Both the older Witts lived long, full lives. Grandma fell on the stairs to the basement and broke a hip when she was about ninety. She never fully recovered from the accident and always used a walker, gradually declining with loss of hearing and sight until I think she just lost the will to go on. She passed away on July 9, 1990. Grandpa lived on and even survived both of his children who were stricken by cancer. I am sure that was hard and sad for him but he had a goal to live to be a hundred and he did so. My husband and I attended his hundredth birthday celebration in June 1997. At that time one would have thought he was seventy five, still very sharp mentally and reasonably active. However, he went downhill quickly after that and went to join his family on April 17, 1998 at a hundred years and ten months of age. He was a very remarkable man and I feel so honored to claim
Robert Witt--100
him as an ancestor.

Well, the Morgan grandparents were fine folks also. Although they never met, Grandpa Witt and Grandpa Morgan knew of each other by reputation through the railroads where both were deeply respected and admired by all who worked with them. The two grandmas were not without some flaws but both were admirable women, totally loyal to and supportive of their men and did their best to raise their children to be good citizens and decent folks.

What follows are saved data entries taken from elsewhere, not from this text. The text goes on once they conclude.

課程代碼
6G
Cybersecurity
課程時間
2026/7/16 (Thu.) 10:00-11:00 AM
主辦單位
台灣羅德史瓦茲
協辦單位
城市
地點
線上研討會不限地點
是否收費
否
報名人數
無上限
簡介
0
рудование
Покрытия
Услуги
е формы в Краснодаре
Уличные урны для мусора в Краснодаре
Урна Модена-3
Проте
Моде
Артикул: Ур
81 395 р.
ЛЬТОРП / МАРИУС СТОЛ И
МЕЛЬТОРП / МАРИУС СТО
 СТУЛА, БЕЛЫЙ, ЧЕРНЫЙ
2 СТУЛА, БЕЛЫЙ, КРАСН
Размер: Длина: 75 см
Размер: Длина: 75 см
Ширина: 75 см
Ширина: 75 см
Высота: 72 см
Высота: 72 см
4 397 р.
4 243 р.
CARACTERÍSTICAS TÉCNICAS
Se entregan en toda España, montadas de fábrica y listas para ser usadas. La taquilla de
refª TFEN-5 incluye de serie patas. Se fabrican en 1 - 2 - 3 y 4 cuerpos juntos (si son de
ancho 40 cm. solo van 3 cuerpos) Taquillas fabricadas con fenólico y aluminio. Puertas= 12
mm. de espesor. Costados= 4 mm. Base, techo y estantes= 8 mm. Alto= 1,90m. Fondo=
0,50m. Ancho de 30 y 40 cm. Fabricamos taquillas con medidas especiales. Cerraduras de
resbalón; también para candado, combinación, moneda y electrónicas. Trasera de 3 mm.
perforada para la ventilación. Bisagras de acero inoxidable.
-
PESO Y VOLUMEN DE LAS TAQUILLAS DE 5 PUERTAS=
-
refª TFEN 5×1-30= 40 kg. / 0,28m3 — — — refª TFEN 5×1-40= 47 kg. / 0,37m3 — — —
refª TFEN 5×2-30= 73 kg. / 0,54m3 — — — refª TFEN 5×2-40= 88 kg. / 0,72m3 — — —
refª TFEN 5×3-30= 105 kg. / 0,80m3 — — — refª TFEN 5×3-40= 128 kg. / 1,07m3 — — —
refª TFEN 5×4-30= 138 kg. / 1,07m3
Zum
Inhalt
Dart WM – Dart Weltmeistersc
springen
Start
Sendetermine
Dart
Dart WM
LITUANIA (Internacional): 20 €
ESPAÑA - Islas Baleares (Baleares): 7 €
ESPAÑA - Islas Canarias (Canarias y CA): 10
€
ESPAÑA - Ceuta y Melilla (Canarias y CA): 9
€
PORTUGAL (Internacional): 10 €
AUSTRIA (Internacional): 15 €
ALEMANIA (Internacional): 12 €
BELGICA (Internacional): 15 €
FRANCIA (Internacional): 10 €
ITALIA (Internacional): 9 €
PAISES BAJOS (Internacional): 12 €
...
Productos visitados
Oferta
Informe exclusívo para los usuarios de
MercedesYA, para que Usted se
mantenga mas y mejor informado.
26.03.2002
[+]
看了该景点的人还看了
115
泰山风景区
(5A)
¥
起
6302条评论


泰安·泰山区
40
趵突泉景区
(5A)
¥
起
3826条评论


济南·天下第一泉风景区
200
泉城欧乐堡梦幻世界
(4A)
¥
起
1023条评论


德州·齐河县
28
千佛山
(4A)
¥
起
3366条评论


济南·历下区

The Witts were said to have come to the Colonies well before the establishment of the nation, Huguenots fleeing persecution in France. Likely the name had been DeWitt. Anyway, two brothers Peter and John settled first in Virginia and later their descendants moved on to Kentucky. They both had sons named Peter and John. Coupled with a fire that destroyed many of the records in the area where they initially lived, it is hard to follow the lineage exactly but a Silas Witt, probably a grandson of one of them, was granted land near Boonesborough for his role in the Revolutionary War.  From there the family tree is fairly clear.

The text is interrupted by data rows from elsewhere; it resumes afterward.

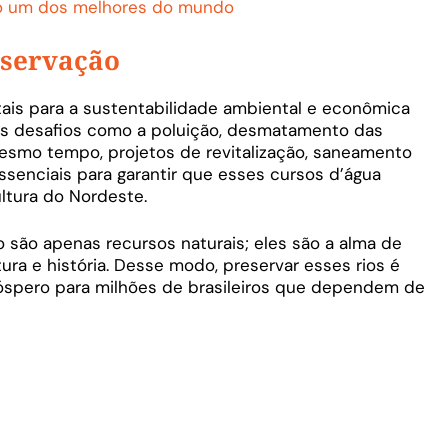
to um dos melhores do mundo
eservação
ais para a sustentabilidade ambiental e econômica
ios desafios como a poluição, desmatamento das
esmo tempo, projetos de revitalização, saneamento
senciais para garantir que esses cursos d’água
ltura do Nordeste.
 são apenas recursos naturais; eles são a alma de
ura e história. Desse modo, preservar esses rios é
róspero para milhões de brasileiros que dependem de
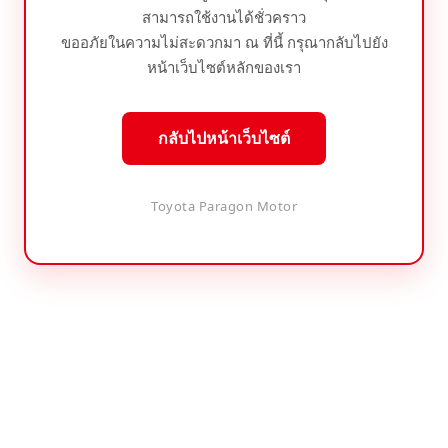
สามารถใช้งานได้ชั่วคราว
ขออภัยในความไม่สะดวกมา ณ ที่นี้ กรุณากลับไปยัง
หน้าเว็บไซต์หลักของเรา
กลับไปหน้าเว็บไซต์
Toyota Paragon Motor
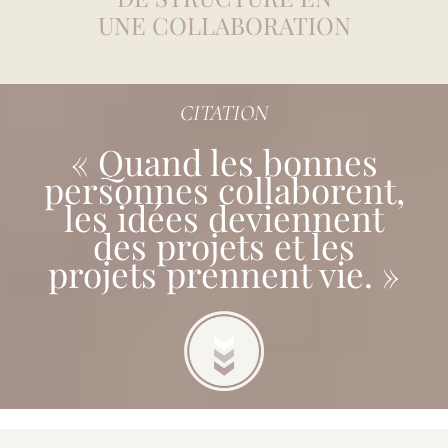
UNE COLLABORATION
CITATION
« Quand les bonnes
personnes collaborent,
les idées deviennent
des projets et les
projets prennent vie. »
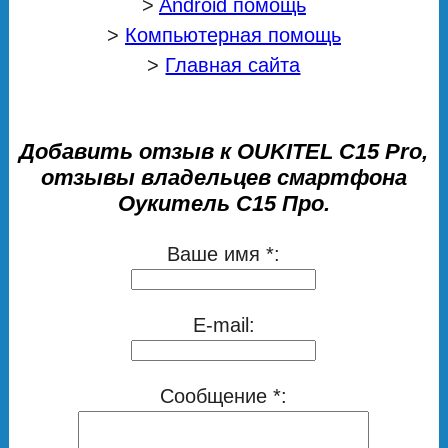
>
Android помощь
>
Компьютерная помощь
>
Главная сайта
Добавить отзыв к OUKITEL C15 Pro,
отзывы владельцев смартфона
Оукитель С15 Про.
Ваше имя *:
E-mail:
Сообщение *:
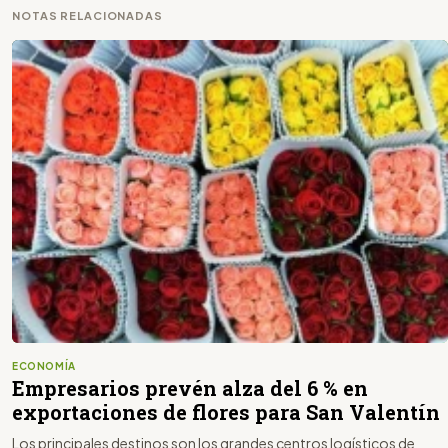
NOTAS RELACIONADAS
ECONOMÍA
Empresarios prevén alza del 6 % en
exportaciones de flores para San Valentín
Los principales destinos son los grandes centros logísticos de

The Wilcoxes apparently came from Wales where they were called Willcockson and associated with the lord of Powys Castle. They intermarried with some Irish settlers and had been in Kentucky for a very long time. All the female lines are much harder to trace. Like most northern Europeans who settled in America, the old Celtic matrilineal customs were long gone and women were just the “brood mares” to help men perpetuate their lines! This offends modern me but I know the history and accept that what was, is and cannot be changed.  I do know I am a good bit Irish and some Welsh on both sides with a bit of English, Scots and perhaps French scattered through the mix. Not a bad stew but it doesn’t matter greatly to me. I am more concerned with the closer part of my family tree and respect those ancestors and appreciate the gifts they passed to me.